What you will do →
Below is a block of records; reproduce all of them exactly and leave out any pictures.

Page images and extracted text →

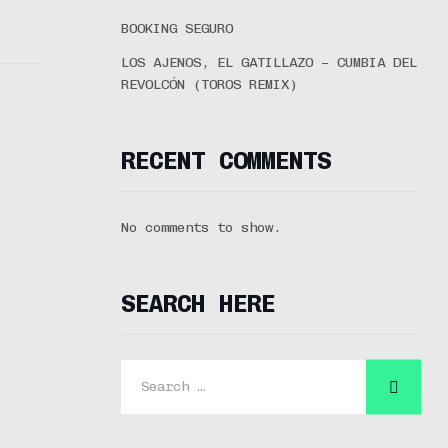
BOOKING SEGURO
LOS AJENOS, EL GATILLAZO – CUMBIA DEL
REVOLCÓN (TOROS REMIX)
RECENT COMMENTS
No comments to show.
SEARCH HERE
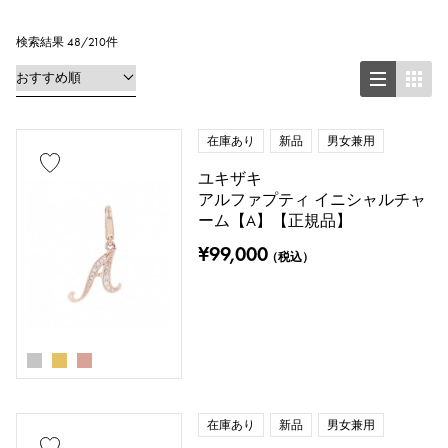
イヤリング
ペンダントトップ
検索結果 48/210件
ブレスレット
アンクレット
ブローチ
在庫あり
新品
男女兼用
ユキザキ
アルファプティ イニシャルチャ
地金材質
ーム【A】【正規品】
プラチナ
イエローゴールド
¥99,000
（税込）
ピンクゴールド
ホワイトゴールド
シルバー
チタン
エナメル
メッキ
セラミック
ステンレス
在庫あり
新品
男女兼用
ブラックゴールド
シェル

Your response →
BOOKING SEGURO
LOS AJENOS, EL GATILLAZO – CUMBIA DEL
REVOLCÓN (TOROS REMIX)
RECENT COMMENTS
No comments to show.
SEARCH HERE
イヤリング
ペンダントトップ
検索結果 48/210件
ブレスレット
アンクレット
ブローチ
在庫あり
新品
男女兼用
ユキザキ
アルファプティ イニシャルチャ
地金材質
ーム【A】【正規品】
プラチナ
イエローゴールド
¥99,000
（税込）
ピンクゴールド
ホワイトゴールド
シルバー
チタン
エナメル
メッキ
セラミック
ステンレス
在庫あり
新品
男女兼用
ブラックゴールド
シェル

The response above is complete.